The Home Office is merging 43 separate police IT infrastructures to form one national network.
The 43 police forces in England and Wales were told today in a Home Office white paper they need to cut spending, saving £500m a year by 2014. At least £400m of these cuts must come from a new approach to procurement, and the IT improvement programme.
The convergence is happening under the National Police Improvement Agency's Information Systems Improvement Strategy (ISIS). The strategy is, according to the Home Office, "transforming the way in which police information systems, and the IT which supports them, are developed, procured, implemented and managed nationally."
The White Paper says, "There is a legacy of different IT systems in different forces and so information services for operational officers are not optimised." ISIS will "influence spending" so that any future investment contributes to the convergence of police IT.
By 2014 the government expects to have made "substantial progress" towards a fully converged standard infrastructure.

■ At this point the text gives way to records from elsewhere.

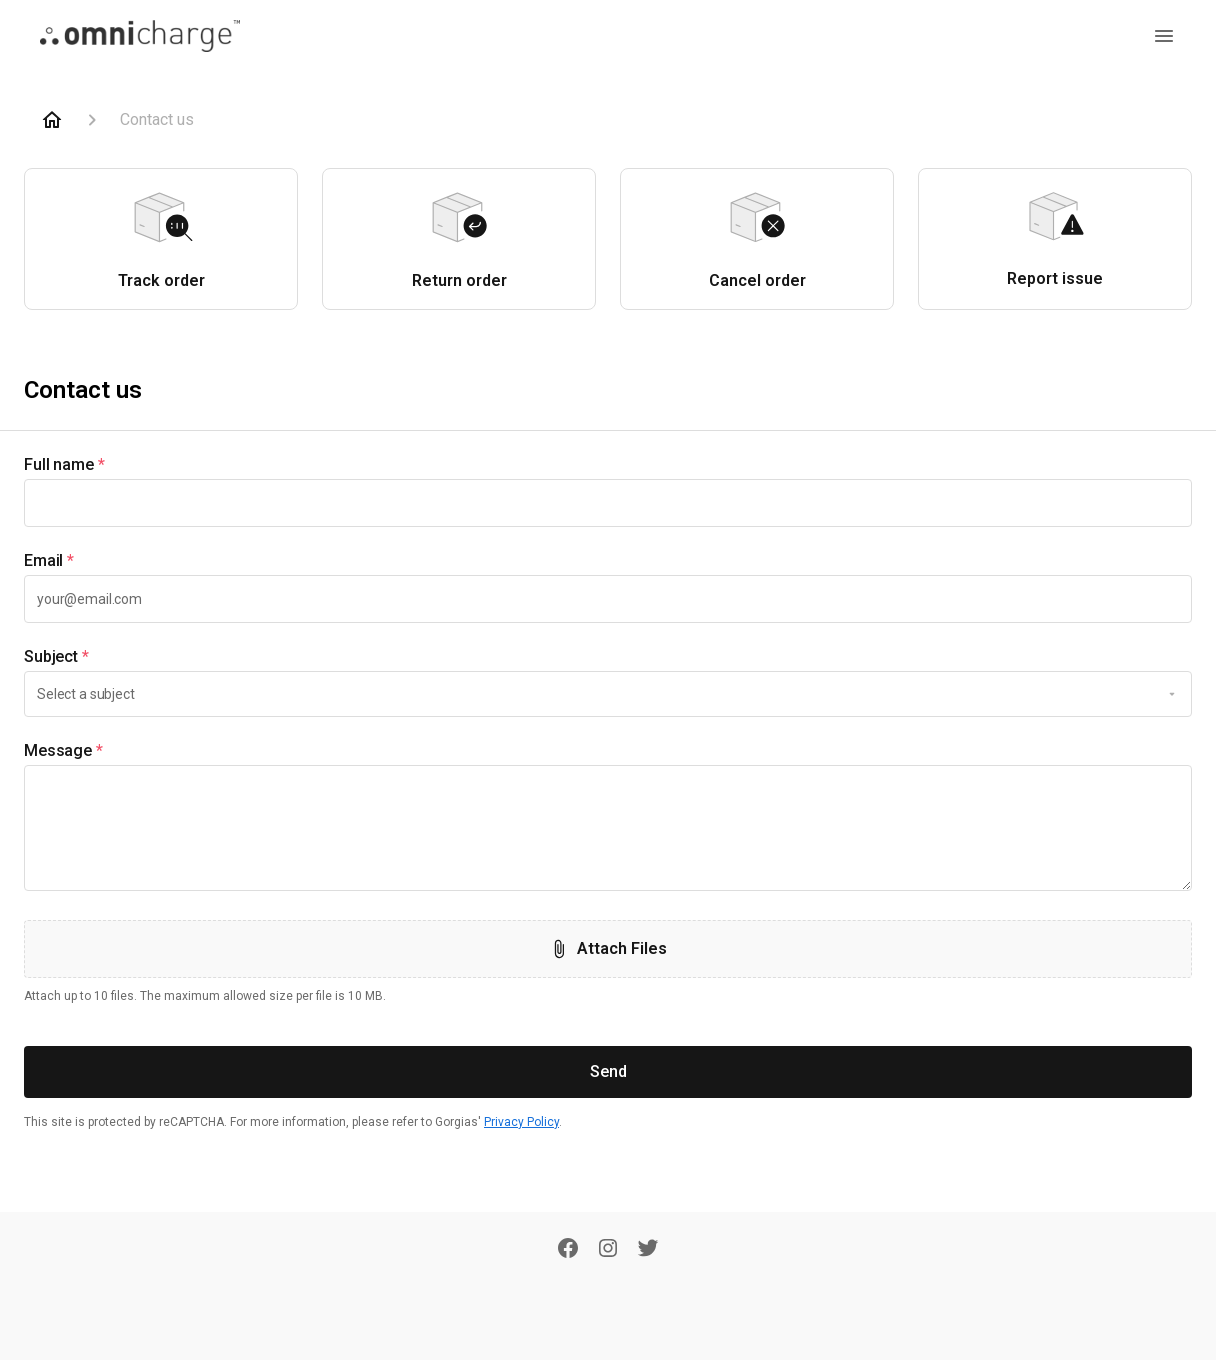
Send (608, 1071)
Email (49, 561)
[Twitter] (648, 1250)
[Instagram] (608, 1250)
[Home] (52, 120)
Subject (56, 657)
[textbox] (608, 503)
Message (63, 751)
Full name (64, 465)
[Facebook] (568, 1250)
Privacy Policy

It also plans to reduce the number of data centres used by police, and to introduce national specifications for desktop PCs and laptops.
It is hoped the convergence will make it easier for officers to share information, work with other criminal justice organisations, and work with other forces on cross-border crime.
The white paper says, "By making police IT more joined up, new strategic platforms can be developed that re-use information and investment for new purposes."
ISIS is expected to save at least £200m a year by 2014, with £200m more savings coming from an overhaul of the way police forces purchase goods and services.